§ **STUDY MATERIAL**:
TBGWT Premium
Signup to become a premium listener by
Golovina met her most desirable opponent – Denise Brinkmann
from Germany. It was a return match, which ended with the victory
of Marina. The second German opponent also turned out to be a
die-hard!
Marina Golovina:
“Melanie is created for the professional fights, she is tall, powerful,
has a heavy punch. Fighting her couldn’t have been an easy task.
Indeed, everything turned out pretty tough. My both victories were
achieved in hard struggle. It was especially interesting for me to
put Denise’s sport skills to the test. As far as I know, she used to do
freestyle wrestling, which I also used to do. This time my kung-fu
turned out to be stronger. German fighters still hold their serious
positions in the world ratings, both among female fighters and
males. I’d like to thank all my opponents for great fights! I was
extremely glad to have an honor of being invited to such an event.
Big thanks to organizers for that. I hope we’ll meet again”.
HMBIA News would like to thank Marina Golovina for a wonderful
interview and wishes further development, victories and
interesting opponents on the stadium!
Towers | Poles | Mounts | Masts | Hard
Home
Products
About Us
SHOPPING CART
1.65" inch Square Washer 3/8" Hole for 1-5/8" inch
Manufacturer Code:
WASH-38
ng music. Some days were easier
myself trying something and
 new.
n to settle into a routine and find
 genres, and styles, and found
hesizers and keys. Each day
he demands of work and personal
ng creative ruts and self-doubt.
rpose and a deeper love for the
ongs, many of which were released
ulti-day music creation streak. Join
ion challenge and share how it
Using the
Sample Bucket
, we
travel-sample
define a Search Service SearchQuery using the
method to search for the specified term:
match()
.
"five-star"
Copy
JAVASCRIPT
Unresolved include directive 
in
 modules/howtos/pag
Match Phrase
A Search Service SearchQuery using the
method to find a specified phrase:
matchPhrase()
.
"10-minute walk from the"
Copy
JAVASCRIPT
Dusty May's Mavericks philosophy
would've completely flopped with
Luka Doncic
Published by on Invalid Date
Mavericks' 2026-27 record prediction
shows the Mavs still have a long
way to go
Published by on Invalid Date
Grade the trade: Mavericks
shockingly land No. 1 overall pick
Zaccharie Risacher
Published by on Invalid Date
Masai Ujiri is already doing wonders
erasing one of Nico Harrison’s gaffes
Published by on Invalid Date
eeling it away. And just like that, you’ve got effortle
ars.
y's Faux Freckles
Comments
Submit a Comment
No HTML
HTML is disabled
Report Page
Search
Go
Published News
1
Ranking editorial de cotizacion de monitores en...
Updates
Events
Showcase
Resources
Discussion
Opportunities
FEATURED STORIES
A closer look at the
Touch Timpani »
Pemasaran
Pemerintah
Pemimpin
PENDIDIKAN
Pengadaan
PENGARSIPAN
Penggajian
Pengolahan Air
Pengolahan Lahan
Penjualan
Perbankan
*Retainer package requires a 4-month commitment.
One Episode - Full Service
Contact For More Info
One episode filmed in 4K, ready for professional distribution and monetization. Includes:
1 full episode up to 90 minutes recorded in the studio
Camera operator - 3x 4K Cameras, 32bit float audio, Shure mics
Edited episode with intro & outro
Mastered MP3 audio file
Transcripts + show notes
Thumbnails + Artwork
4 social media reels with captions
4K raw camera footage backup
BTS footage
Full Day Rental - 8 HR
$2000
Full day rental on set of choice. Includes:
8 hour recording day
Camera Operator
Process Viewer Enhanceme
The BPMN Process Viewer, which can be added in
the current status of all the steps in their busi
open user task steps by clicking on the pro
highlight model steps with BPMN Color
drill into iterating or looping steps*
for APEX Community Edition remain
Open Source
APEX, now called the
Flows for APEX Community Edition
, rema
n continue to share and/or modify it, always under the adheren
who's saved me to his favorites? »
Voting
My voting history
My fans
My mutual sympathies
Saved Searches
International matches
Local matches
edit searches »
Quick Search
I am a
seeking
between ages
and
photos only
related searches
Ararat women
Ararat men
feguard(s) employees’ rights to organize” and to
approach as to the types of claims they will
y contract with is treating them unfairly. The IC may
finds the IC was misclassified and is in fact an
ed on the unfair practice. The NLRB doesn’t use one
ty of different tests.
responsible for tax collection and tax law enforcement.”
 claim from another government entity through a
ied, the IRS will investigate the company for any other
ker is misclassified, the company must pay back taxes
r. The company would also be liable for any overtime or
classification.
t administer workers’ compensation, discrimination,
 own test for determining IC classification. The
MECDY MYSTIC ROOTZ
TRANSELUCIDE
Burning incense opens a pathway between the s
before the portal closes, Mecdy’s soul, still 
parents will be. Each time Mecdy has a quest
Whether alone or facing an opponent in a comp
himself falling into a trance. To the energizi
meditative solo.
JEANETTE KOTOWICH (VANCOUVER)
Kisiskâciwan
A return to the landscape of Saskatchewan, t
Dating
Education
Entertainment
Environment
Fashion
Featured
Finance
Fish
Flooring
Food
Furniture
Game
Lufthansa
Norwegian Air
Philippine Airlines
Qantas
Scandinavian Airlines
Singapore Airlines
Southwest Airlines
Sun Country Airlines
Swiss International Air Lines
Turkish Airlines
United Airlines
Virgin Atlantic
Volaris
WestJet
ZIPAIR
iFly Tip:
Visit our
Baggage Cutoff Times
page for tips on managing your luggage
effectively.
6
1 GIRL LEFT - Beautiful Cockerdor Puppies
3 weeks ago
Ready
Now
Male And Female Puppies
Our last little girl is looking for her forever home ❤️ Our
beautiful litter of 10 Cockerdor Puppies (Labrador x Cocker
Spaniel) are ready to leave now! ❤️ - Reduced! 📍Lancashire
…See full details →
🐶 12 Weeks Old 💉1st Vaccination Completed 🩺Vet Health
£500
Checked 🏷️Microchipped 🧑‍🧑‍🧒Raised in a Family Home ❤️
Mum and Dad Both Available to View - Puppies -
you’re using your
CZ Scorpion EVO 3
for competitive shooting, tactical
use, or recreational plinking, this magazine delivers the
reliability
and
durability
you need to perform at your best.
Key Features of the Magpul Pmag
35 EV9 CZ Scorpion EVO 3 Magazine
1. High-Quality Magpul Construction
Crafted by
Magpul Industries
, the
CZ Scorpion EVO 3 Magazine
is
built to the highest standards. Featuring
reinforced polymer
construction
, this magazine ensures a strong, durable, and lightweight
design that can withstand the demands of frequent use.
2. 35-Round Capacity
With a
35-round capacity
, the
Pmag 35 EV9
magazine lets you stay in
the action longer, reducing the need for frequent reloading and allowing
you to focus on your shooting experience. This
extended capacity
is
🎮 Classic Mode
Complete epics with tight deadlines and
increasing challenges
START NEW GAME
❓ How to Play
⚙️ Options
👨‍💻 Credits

§ **WORK ITEM**: Begin with the first line of the data above and, please, print each line exactly until you have printed the line containing "has a heavy"; print nothing else.

§ **THE COMPLETED TASK**:
TBGWT Premium
Signup to become a premium listener by
Golovina met her most desirable opponent – Denise Brinkmann
from Germany. It was a return match, which ended with the victory
of Marina. The second German opponent also turned out to be a
die-hard!
Marina Golovina:
“Melanie is created for the professional fights, she is tall, powerful,
has a heavy punch. Fighting her couldn’t have been an easy task.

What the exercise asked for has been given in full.